This topic describes how to use the demo of a Kafka client to consume tracked data. The change tracking feature of the new version allows you to consume tracked data by using a Kafka client of V0.11 to V2.7.

Usage notes

  • If you enable auto commit when you use the change tracking feature, some data may be committed before it is consumed. This results in data loss. We recommend that you manually commit data.
    Note If data fails to be committed, you can restart the client to continue consuming data from the last recorded consumption checkpoint. However, duplicate data may be generated during this period. You must manually filter out the duplicate data.
  • Data is serialized and stored in the Avro format. For more information, see Record.avsc.
    Warning If you are not using the Kafka client that is described in this topic, you must parse the tracked data based on the Avro schema.
  • The search unit is second when Data Transmission Service (DTS) calls the offsetForTimes operation. The search unit is millisecond when a native Kafka client calls this operation.
  • Transient connections may occur between a Kafka client and the change tracking server due to several reasons, such as disaster recovery. If you are not using the Kafka client that is described in this topic, your Kafka client must have network reconnection capabilities.

Run the Kafka client

Download the Kafka client demo. For more information about how to use the demo, see Readme.

Note
  • Click the code icon and select Download ZIP to download the package.
  • If you use a Kafka client of version 2.0, you must change the version number in the subscribe_example-master/javaimpl/pom.xml file to 2.0.0.
kafka2.0
Table 1. The following table describes the steps to run the Kafka client.
StepFile or directory
1. Use the native Kafka consumer to obtain incremental data from the change tracking instance. subscribe_example-master/javaimpl/src/main/java/recordgenerator/
2. Deserialize the image of the incremental data, and obtain the pre-image, the post-image , and other attributes.
Warning
  • If the source instance is a self-managed Oracle database, you must enable supplemental logging for all columns. This ensures that the client can successfully consume the tracked data and ensures the integrity of the pre-image and post-image.
  • If the source instance is not a self-managed Oracle database, DTS does not ensure the integrity of the pre-image. We recommend that you verify the obtained pre-image.
subscribe_example-master/javaimpl/src/main/java/boot/RecordPrinter.java
3. Convert the dataTypeNumber values in the deserialized data into the data types of the corresponding database. subscribe_example-master/javaimpl/src/main/java/recordprocessor/mysql/

Procedure

The following steps show how to run the Kafka client to consume tracked data. In this example, IntelliJ IDEA Community Edition 2018.1.4 for Windows is used.
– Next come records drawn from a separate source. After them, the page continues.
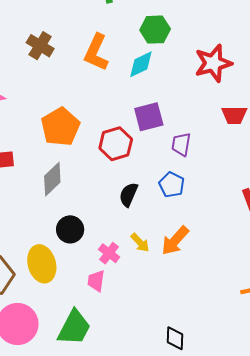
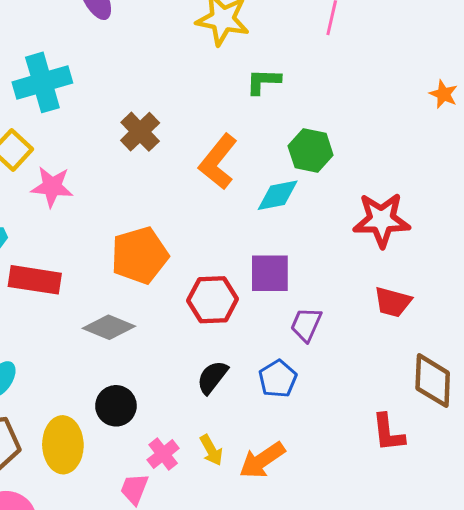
gray diamond: (52, 179) -> (109, 327), turned 52

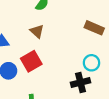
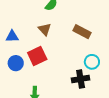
brown rectangle: (94, 28) -> (82, 32), moved

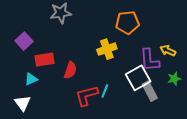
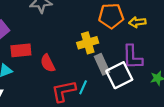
yellow arrow: (168, 51) -> (137, 22), moved, turned -35
red semicircle: (70, 70) -> (48, 63), turned 132
gray rectangle: (150, 91) -> (102, 64), moved

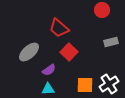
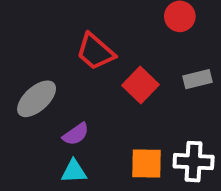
red square: (69, 52) -> (141, 85), moved
white cross: (109, 84) -> (194, 162), turned 36

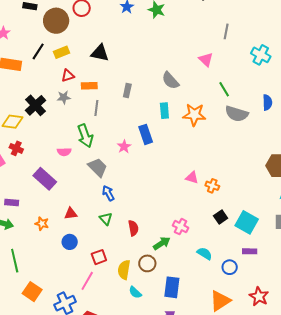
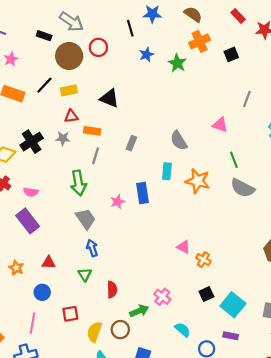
pink triangle: (206, 59) -> (220, 125), turned -35
pink semicircle: (64, 152) -> (31, 192), moved
pink line: (87, 281) -> (32, 323), moved, turned -30

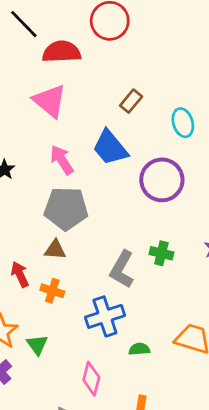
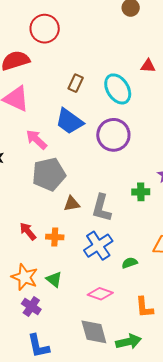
cyan ellipse: (183, 123) -> (118, 89), size x1.4
brown triangle: (55, 250) -> (72, 204), moved
green cross: (161, 253) -> (141, 192), moved
pink diamond: (91, 379) -> (100, 294), turned -70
  1. Create a change tracking task. For more information, see Track data changes from an ApsaraDB RDS for MySQL instance, Track data changes from a PolarDB for MySQL cluster, or Track data changes from a self-managed Oracle database.
  2. Create one or more consumer groups. For more information, see Create consumer groups.
  3. Download the Kafka client demo and decompress the package.
    Note Click the code icon and select Download ZIP to download the package.
  4. Open IntelliJ IDEA. In the window that appears, click Open.
    Open a project
  5. In the dialog box that appears, go to the directory in which the downloaded demo resides. Find the pom.xml file.
    Open the pom.xml file
  6. In the dialog box that appears, select Open as Project.
  7. In the Project tool window of IntelliJ IDEA, click folders to find the demo file of the Kafka client, and double-click the file. The file name is NotifyDemoDB.java.
  8. Configure the parameters in the NotifyDemoDB.java file.
    Configure the parameters
    ParameterDescriptionMethod to obtain the parameter value
    USER_NAMEThe account of the consumer group.
    Warning If you are not using the Kafka client that is described in this topic, you must specify the account in the following format: <Username>-<Consumer group ID>. Example: dtstest-dtsae******bpv. Otherwise, the connection fails.
    In the DTS console, find the change tracking instance that you want to manage and click the instance ID. In the left-side navigation pane, click Consume Data. On the page that appears, you can obtain the consumer group ID and the corresponding username.
    Note The password of the consumer group account is automatically specified when you create the consumer group.
    View the consumer group ID and username
    PASSWORD_NAMEThe password of the account.
    SID_NAMEThe ID of the consumer group.
    GROUP_NAMEThe name of the consumer group. Set this parameter to the consumer group ID.
    KAFKA_TOPICThe topic of the change tracking instance. In the DTS console, find the change tracking instance that you want to manage and click the instance ID. On the Task Management page, you can obtain the topic and network information. Obtain the topic and network information
    KAFKA_BROKER_URL_NAMEThe endpoint of the change tracking instance.
    Note If you track data changes over internal networks, the network latency is minimal. This is applicable if the Elastic Compute Service (ECS) instance on which you deploy the Kafka client resides on the classic network or in the same virtual private cloud (VPC) as the change tracking instance.
    INITIAL_CHECKPOINT_NAMEThe consumption checkpoint of consumed data. The value is a UNIX timestamp. Example: 1592269238.
    Note
    • You must save the consumption checkpoint for the following reasons:
      • If the consumption process is interrupted, you can specify the consumption checkpoint on the Kafka client to resume data consumption. This prevents data loss.
      • When you start the Kafka client, you can specify the consumption checkpoint to consume data on demand.
    • If the SUBSCRIBE_MODE_NAME parameter is set to subscribe, the INITIAL_CHECKPOINT_NAME parameter that you specified takes effect only when you start the Kafka client for the first time.
    The consumption checkpoint of consumed data must be within the data range of the change tracking instance, as shown in the following figure. The consumption checkpoint must be converted into a UNIX timestamp. Data range
    Note You can use a search engine to obtain a UNIX timestamp converter.
    USE_CONFIG_CHECKPOINT_NAMESpecifies whether to force the client to consume data from the specified consumption checkpoint. Default value: true. You can set this parameter to true to prevent the data that is received but not processed from being lost. N/A
    SUBSCRIBE_MODE_NAMESpecifies whether to run two or more Kafka clients for a consumer group. If you want to use this feature, set this parameter to subscribe for these Kafka clients.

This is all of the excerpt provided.